II   Para responder a questão que se coloca – reformulemo-la: Se, por um lado, a  filosofia de Schopenhauer nos apresenta uma crítica radical e explícita ao conceito de  razão, dimensionando-o inauditamente como secundário em relação a um princípio mais  fundamental, o da Vontade, por outro lado, ela não parece desembocar em um  irracionalismo completo, pois igualmente compreende a capacidade racional como  essencial no registro ético-místico da viragem da Vontade como negação de si mesma –,  Debona destrincha, do primeiro ao terceiro capítulos de seu comentário, a crítica  negativa de Schopenhauer ao conceito de razão.
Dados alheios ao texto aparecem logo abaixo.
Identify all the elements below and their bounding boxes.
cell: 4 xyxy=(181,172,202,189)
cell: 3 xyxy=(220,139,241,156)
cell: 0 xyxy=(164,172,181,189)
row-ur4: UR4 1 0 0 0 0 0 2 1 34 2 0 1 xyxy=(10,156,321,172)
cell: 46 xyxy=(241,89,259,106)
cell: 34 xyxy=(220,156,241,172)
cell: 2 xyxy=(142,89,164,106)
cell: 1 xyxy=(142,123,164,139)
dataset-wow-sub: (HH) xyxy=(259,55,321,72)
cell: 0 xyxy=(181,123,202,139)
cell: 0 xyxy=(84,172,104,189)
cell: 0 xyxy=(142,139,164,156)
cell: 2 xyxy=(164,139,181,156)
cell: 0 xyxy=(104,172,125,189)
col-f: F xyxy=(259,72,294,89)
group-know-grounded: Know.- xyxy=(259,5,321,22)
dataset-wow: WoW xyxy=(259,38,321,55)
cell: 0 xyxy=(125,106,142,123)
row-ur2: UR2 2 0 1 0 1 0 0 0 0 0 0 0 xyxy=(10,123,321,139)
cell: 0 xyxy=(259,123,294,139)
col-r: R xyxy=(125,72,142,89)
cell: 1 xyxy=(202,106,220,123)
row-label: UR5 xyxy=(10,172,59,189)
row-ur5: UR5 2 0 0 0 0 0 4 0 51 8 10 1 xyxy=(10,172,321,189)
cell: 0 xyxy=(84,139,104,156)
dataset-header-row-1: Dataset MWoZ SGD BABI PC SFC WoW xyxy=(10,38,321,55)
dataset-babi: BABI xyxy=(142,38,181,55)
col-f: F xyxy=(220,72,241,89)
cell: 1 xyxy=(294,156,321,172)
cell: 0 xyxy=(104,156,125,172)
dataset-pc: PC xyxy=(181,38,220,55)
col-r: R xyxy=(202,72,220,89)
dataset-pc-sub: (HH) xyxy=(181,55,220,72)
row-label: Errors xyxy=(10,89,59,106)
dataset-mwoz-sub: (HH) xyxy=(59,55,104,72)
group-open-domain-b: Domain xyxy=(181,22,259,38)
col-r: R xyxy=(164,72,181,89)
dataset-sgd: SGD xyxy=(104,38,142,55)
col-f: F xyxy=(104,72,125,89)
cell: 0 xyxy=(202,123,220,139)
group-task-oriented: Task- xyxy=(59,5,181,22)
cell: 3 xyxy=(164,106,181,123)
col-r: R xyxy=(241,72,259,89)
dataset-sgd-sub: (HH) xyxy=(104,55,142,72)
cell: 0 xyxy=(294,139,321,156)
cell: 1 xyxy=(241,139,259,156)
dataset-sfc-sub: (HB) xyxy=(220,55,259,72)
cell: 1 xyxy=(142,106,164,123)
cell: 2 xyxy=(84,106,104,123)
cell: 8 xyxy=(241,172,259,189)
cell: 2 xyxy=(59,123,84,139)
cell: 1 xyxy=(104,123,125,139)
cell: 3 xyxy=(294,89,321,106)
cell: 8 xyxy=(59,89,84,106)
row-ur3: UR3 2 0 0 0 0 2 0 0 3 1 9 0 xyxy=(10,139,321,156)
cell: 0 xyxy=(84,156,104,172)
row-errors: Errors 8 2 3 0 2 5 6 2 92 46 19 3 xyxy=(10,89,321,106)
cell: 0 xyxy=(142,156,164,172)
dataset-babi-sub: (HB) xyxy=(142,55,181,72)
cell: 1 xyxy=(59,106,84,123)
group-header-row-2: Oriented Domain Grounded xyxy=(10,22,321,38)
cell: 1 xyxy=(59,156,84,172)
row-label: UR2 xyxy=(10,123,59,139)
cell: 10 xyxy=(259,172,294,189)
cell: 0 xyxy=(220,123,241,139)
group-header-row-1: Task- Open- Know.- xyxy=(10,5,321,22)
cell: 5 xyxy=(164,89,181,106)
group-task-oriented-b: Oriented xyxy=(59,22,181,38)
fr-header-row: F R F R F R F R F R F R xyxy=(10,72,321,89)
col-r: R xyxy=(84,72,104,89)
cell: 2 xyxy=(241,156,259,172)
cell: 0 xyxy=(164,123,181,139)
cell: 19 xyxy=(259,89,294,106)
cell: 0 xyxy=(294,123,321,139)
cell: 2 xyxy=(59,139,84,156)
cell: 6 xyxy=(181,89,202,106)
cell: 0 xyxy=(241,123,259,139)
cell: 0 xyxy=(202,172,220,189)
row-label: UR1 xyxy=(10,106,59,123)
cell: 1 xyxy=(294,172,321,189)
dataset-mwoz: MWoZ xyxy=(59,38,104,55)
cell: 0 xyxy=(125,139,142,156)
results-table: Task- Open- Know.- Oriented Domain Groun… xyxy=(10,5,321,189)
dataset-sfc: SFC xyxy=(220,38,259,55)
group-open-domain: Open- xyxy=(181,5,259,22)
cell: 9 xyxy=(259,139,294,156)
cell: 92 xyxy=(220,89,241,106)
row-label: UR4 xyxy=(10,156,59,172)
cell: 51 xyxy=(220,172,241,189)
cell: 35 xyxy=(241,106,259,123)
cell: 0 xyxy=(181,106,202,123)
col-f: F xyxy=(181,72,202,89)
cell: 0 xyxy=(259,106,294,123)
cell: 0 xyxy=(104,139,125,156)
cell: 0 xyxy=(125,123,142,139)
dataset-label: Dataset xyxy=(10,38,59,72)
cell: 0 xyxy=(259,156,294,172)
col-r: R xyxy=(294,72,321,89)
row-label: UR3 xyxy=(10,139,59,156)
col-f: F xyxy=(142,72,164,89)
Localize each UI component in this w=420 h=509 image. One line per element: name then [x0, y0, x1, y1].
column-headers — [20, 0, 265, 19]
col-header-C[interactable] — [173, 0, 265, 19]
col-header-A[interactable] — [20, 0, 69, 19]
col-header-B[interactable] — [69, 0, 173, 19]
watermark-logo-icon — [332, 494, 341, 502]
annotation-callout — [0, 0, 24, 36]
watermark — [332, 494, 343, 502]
O primeiro capítulo, O entendimento e as representações intuitivas, detém-se no  que podemos entender como o primeiro passo da crítica schopenhaueriana da razão:  distinção entre razão e entendimento. Este é responsável por nossas representações  intuitivas; aquela, pelas abstratas. Se o primeiro capítulo desce aos pormenores do  tratamento schopenhaueriano das representações intuitivas, não sem destacar a  importância para a compreensão do pensamento do filósofo do estatuto “intuitivista” das  representações empíricas em particular, o segundo, Representações abstratas: a razão  teórica, já trata diretamente da faculdade racional, em concreto da consideração da  razão enquanto faculdade abstrata independente das intuições e do entendimento, ou,  para usarmos o vocabulário preciso e claro de Debona, a razão em sua forma teórica. O  segundo capítulo é importante, então, por iniciar propriamente a análise da crítica da  razão em Schopenhauer.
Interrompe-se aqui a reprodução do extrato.